(Saved data entries)
____________________

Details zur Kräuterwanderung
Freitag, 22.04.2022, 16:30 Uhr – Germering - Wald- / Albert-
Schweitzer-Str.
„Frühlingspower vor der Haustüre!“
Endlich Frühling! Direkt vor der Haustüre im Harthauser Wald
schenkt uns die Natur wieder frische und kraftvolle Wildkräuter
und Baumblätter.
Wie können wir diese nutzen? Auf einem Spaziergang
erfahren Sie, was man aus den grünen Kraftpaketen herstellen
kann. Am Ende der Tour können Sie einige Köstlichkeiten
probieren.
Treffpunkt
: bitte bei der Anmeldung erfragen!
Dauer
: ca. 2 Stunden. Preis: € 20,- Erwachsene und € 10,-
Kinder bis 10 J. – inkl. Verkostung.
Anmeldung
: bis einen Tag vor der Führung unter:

____________________

From the first line to the last, copy every record exactly.

Details zur Kräuterwanderung
Freitag, 22.04.2022, 16:30 Uhr – Germering - Wald- / Albert-
Schweitzer-Str.
„Frühlingspower vor der Haustüre!“
Endlich Frühling! Direkt vor der Haustüre im Harthauser Wald
schenkt uns die Natur wieder frische und kraftvolle Wildkräuter
und Baumblätter.
Wie können wir diese nutzen? Auf einem Spaziergang
erfahren Sie, was man aus den grünen Kraftpaketen herstellen
kann. Am Ende der Tour können Sie einige Köstlichkeiten
probieren.
Treffpunkt
: bitte bei der Anmeldung erfragen!
Dauer
: ca. 2 Stunden. Preis: € 20,- Erwachsene und € 10,-
Kinder bis 10 J. – inkl. Verkostung.
Anmeldung
: bis einen Tag vor der Führung unter:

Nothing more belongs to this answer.